Louisa Ann Swain was the first woman in the United States to vote in a general election. She cast her ballot on September 6, 1870, in Laramie, Wyoming.

Biography

Born Louisa Ann Gardner, she was the daughter of a sea captain who was lost at sea when she was seven years old. She and her mother moved to Charleston, South Carolina, where her mother died. Orphaned, Louisa went to Baltimore to live with an uncle, Ephraim Gardner. While in Baltimore, she met and, in 1821, married Stephen Swain, who operated a chair factory. When their fourth child was six weeks old, Stephen Swain sold the chair factory and the family moved, first to Zanesville, Ohio, and later to Indiana. Soon after their son Alfred and his young family moved to the new town of Laramie, Wyoming, in 1869, the Swains joined them.
On September 6, 1870, she arose early, put on her apron, shawl and bonnet, and walked downtown with a tin pail in order to purchase yeast from a merchant. She walked by the polling place and concluded she would vote while she was there. The polling place had not yet officially opened, but election officials asked her to come in and cast her ballot. She was described by a Laramie newspaper as "a gentle white-haired housewife, Quakerish in appearance."
She was 69 years old when she cast the first ballot by any woman in the United States in a general election. Soon after the election, Stephen and Louisa Swain left Laramie and returned to Maryland to live near a daughter.
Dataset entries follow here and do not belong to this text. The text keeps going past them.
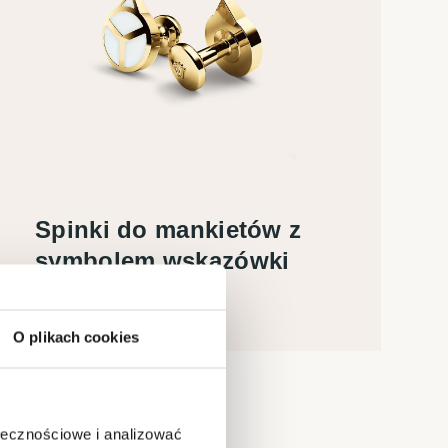
Spinki do mankietów z
symbolem wskazówki
Żółte złoto
O plikach cookies
ołecznościowe i analizować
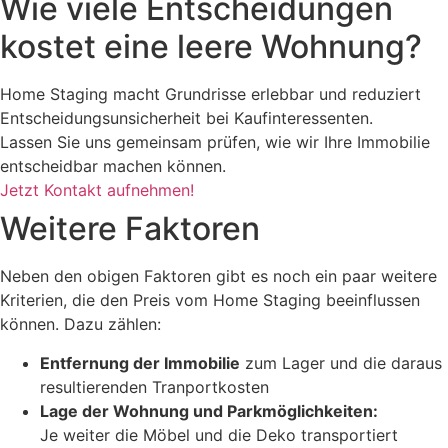
Wie viele Entscheidungen
kostet eine leere Wohnung?
Home Staging macht Grundrisse erlebbar und reduziert
Entscheidungsunsicherheit bei Kaufinteressenten.
Lassen Sie uns gemeinsam prüfen, wie wir Ihre Immobilie
entscheidbar machen können.
Jetzt Kontakt aufnehmen!
Weitere Faktoren
Neben den obigen Faktoren gibt es noch ein paar weitere
Kriterien, die den Preis vom Home Staging beeinflussen
können. Dazu zählen:
Entfernung der Immobilie
zum Lager und die daraus
resultierenden Tranportkosten
Lage der Wohnung und Parkmöglichkeiten:
Je weiter die Möbel und die Deko transportiert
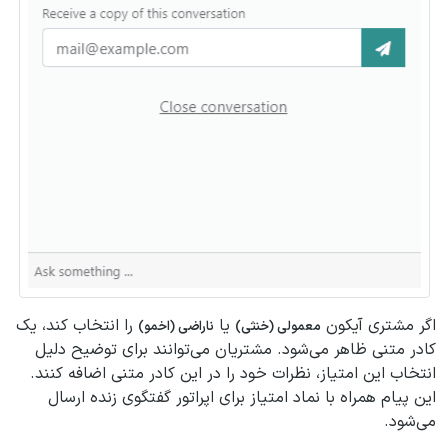
اگر مشتری آیکون
یا
را انتخاب کند، یک
معمولی (خنثی)
ناراضی (اخمو)
کادر متنی ظاهر می‌شود. مشتریان می‌توانند برای توضیح دلیل
انتخاب این امتیاز، نظرات خود را در این کادر متنی اضافه کنند.
این پیام همراه با نماد امتیاز برای اپراتور گفتگوی زنده ارسال
می‌شود.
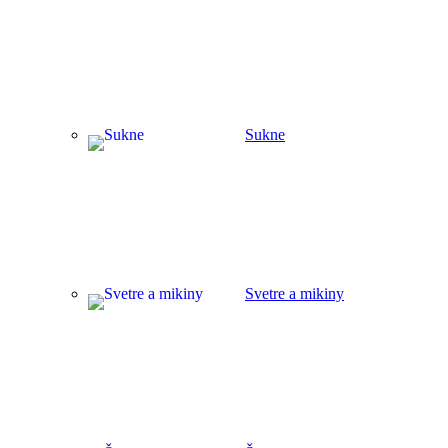
Sukne
Svetre a mikiny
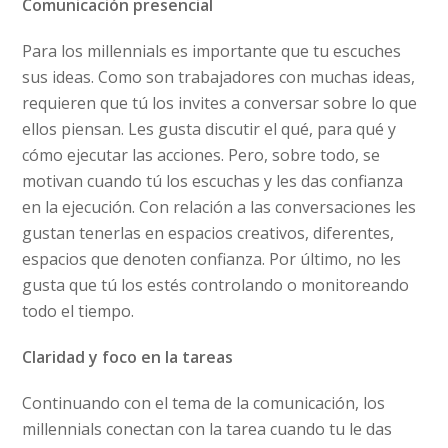
Comunicación presencial
Para los millennials es importante que tu escuches
sus ideas. Como son trabajadores con muchas ideas,
requieren que tú los invites a conversar sobre lo que
ellos piensan. Les gusta discutir el qué, para qué y
cómo ejecutar las acciones. Pero, sobre todo, se
motivan cuando tú los escuchas y les das confianza
en la ejecución. Con relación a las conversaciones les
gustan tenerlas en espacios creativos, diferentes,
espacios que denoten confianza. Por último, no les
gusta que tú los estés controlando o monitoreando
todo el tiempo.
Claridad y foco en la tareas
Continuando con el tema de la comunicación, los
millennials conectan con la tarea cuando tu le das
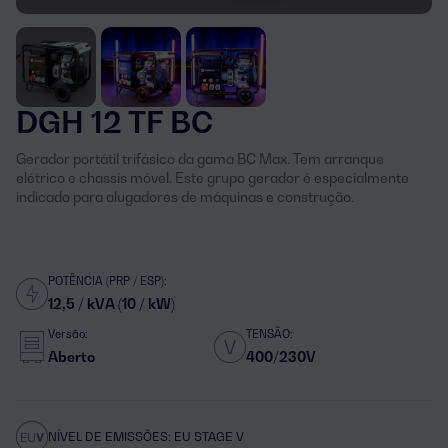
DGH 12 TF BC
Gerador portátil trifásico da gama BC Max. Tem arranque
elétrico e chassis móvel. Este grupo gerador é especialmente
indicado para alugadores de máquinas e construção.
POTÊNCIA (PRP / ESP):
12,5 / kVA (10 / kW)
Versão:
TENSÃO:
Aberto
400/230V
NÍVEL DE EMISSÕES: EU STAGE V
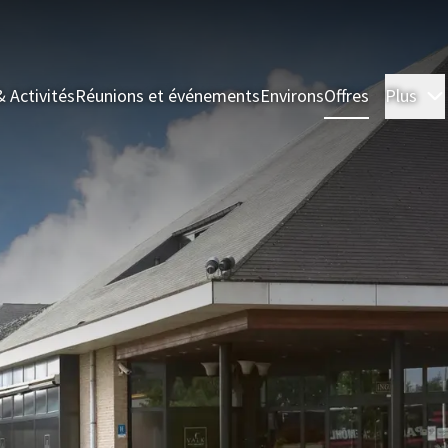
& Activités
Réunions et événements
Environs
Offres
Plus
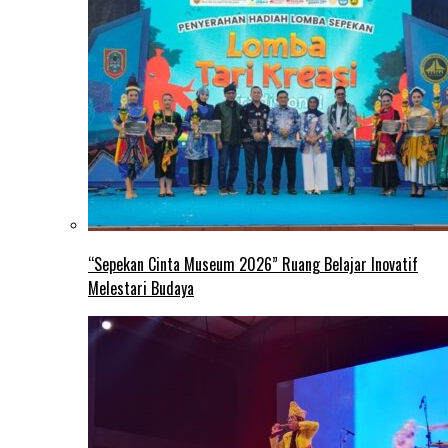
“Sepekan Cinta Museum 2026” Ruang Belajar Inovatif
Melestari Budaya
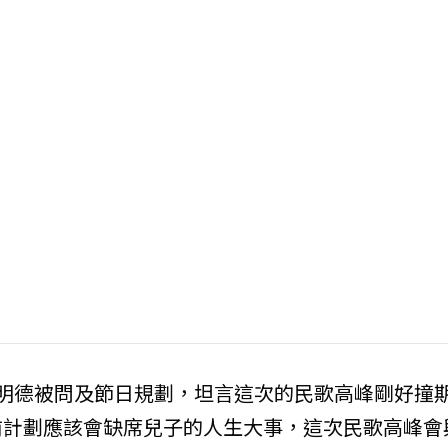
明德被問及節日規劃，坦言這次的民歌高峰剛好撞
前計劃應該會缺席兒子的人生大事，這次民歌高峰會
Stephen died October 6, 1872, in Maryland. Louisa died January 25, 1880, in Lutherville, Maryland. Her body was buried in the Friends Burial Ground on Harford Road in Baltimore.

Legacy

The Louisa Swain Foundation was established in 2001 and is dedicated to preserving and celebrating Swain's heritage and history and "fostering education in the areas of democracy, human rights and suffrage". The Foundation runs the Wyoming House for Historic Women in Laramie, Wyoming, which celebrates thirteen women, including Swain. A statue in her honor was dedicated in front of the museum in 2005.
Congress recognized September 6, 2008, as Louisa Swain Day via House Concurrent Resolution 378.